Type 2 diabetes is a major public health problem that affects millions of people worldwide. Developing new drugs to help better treat its underlying causes is therefore a research priority.

In a new study coordinated by Inserm researcher Vincent Marion in collaboration with Monash University, the University of Birmingham (UK), and Alexander Fleming, former senior endocrinologist at the US Food and Drug Administration (FDA), the scientists have developed PATAS, a peptide that is part of a new class of antidiabetic drugs. PATAS can correct the metabolic abnormalities leading to type 2 diabetes and its associated comorbidities which include insulin resistance(1).

PATAS works by specifically targeting the adipocytes (fat cells) (2), restoring glucose entry and thus correcting and re-establishing the metabolic physiology of the adipose tissue. The teams hope to set up a clinical trial soon to test this new therapy. Their study has been published in the journal Diabetes.

Diabetes mellitus is a chronic condition that affects 537 million people worldwide, with the majority affected by type 2 diabetes. The prevalence of type 2 diabetes, which is characterized by high levels of glucose in the blood (see box), has been increasing for decades due to population aging, inactivity, and poor diet. The age of onset is also decreasing, and although the disease is considered to be an “adult disease”, it is now seen frequently in adolescents and children.

Available drugs treat the consequences of type 2 diabetes by focusing mainly on lowering blood glucose; they do not target the underlying biological mechanism that causes the disease. Despite the urgency for developing new and more effective treatments, there have been no disruptive therapeutic innovations to reach market in over a decade.

And this is precisely the objective of the research led by Inserm researcher Vincent Marion and his team at the Medical Genetics Laboratory (Inserm/Université de Strasbourg). In a recent study in collaboration with the University of Birmingham and Monash University, the scientists have developed a product called PATAS in a new class of diabetes drugs called “Adipeutics” (for therapies that specifically target the adipocytes).

Their study, conducted on animal models, shows that this new therapy specifically restores glucose uptake in the adipocytes, resulting in the treatment of insulin resistance with beneficial effects on the whole body. This is made all the more promising by the fact that treating insulin resistance has the potential to address not only type 2 diabetes but a large array of serious medical conditions that result from this resistance.

 

Type 2 diabetes in brief 

Diabetes mellitus is characterized by excessive blood glucose levels over a prolonged period of time: this is known as hyperglycemia.

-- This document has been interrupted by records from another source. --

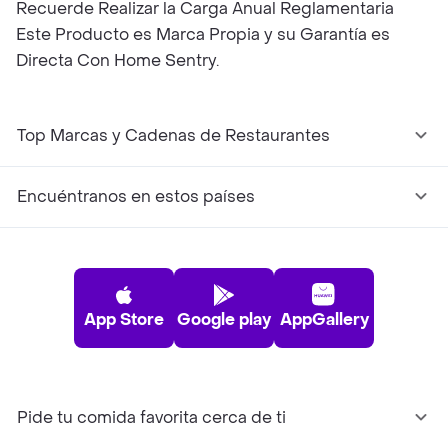
Recuerde Realizar la Carga Anual Reglamentaria
Este Producto es Marca Propia y su Garantía es
Directa Con Home Sentry.
Top Marcas y Cadenas de Restaurantes
Encuéntranos en estos países
App Store
Google play
AppGallery
Pide tu comida favorita cerca de ti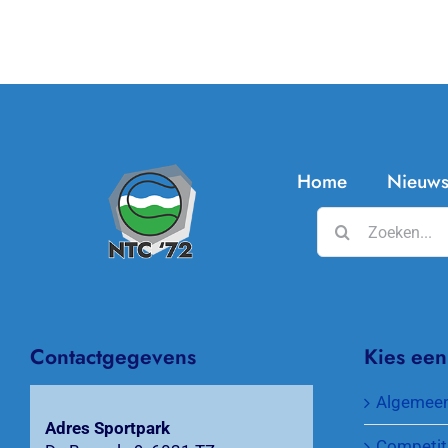
Home
Nieuw
Zoeken
naar:
Contactgegevens
Kies een
Algemee
Adres Sportpark
Competit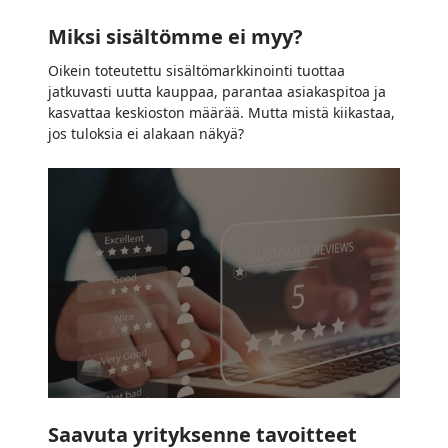
Miksi sisältömme ei myy?
Oikein toteutettu sisältömarkkinointi tuottaa
jatkuvasti uutta kauppaa, parantaa asiakaspitoa ja
kasvattaa keskioston määrää. Mutta mistä kiikastaa,
jos tuloksia ei alakaan näkyä?
Saavuta
yrityksenne
tavoitteet
dataa
hyödyntäen
Saavuta yrityksenne tavoitteet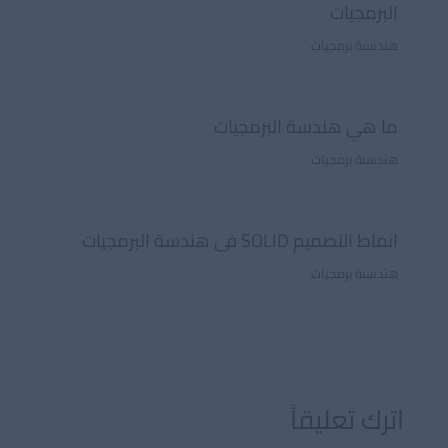
البرمجيات
هندسىة برمجيات
ما هي هندسة البرمجيات
هندسىة برمجيات
انماط التصميم SOLID فى هندسة البرمجيات
هندسىة برمجيات
اترك تعليقاً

Hyperglycemia is caused by a reduced sensitivity of the cells, particularly those in the liver, muscle, and adipose tissue, to insulin. This is known as “insulin resistance.”

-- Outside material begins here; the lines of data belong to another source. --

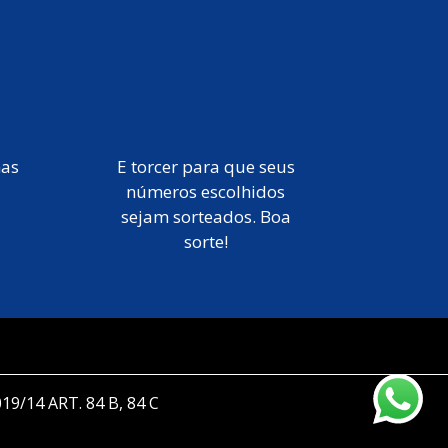
mas
E torcer para que seus
números escolhidos
sejam sorteados. Boa
sorte!
019/14 ART. 84 B, 84 C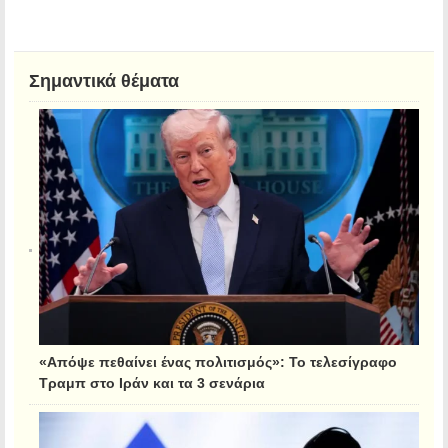
Σημαντικά θέματα
«Απόψε πεθαίνει ένας πολιτισμός»: Το τελεσίγραφο
Τραμπ στο Ιράν και τα 3 σενάρια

Insulin is a hormone produced by the pancreas whose role is to facilitate the entry of glucose into the body cells as their main source of energy.  To meet the increased demand for insulin caused by the cells’ resistance to this hormone, the pancreas produces even more insulin, depleting the body requirements. Insulin production then becomes insufficient and the blood glucose levels rise as a result.

The role of adipocytes 

This study follows on from years of rigorous, in depth work carried out in the lab. In previous research, published in Diabetes in 2020, the scientists had identified a new therapeutic target for type 2 diabetes when investigating at an ultra-rare monogenic disease known as Alström syndrome.

The scientists had shown that adipose tissue abnormalities (3) caused by a dysfunctional protein called ALMS1 led to extremely severe insulin resistance associated with early-onset type 2 diabetes in people with Alström syndrome. In animal models, restoring the function of this protein within the adipocytes re-established blood glucose balance.

The teams then went on to focus more closely on ALMS1 and how it interacts with other proteins within the adipocytes. In particular, they have shown that in the absence of insulin, ALMS1 binds to another protein called PKC alpha. The activation of insulin in the adipocytes induces the separation of these two proteins ALMS1 and PKC alpha, resulting in glucose entry into cells. In people with diabetes, who are insulin-resistant, this link between the two proteins is maintained.

Drawing on this knowledge, the scientists have developed the peptide PATAS, which works by breaking the interaction between ALMS1 and PKC alpha – thus restoring insulin signaling in the adipocytes.

In mouse models of diabetes, PATAS has been able to re-establish the normal physiology of the adipocytes by restoring glucose uptake. “Thanks to PATAS, the adipocytes that could no longer access glucose were once again able to absorb it and then metabolize it in order to synthesize and secrete lipids which are beneficial to the entire body. These positive effects are visible in our animal models, with a marked improvement in insulin resistance. Other parameters and comorbidities are also improved, including better blood glucose control and decreased liver fibrosis and steatosis,” explains Vincent Marion.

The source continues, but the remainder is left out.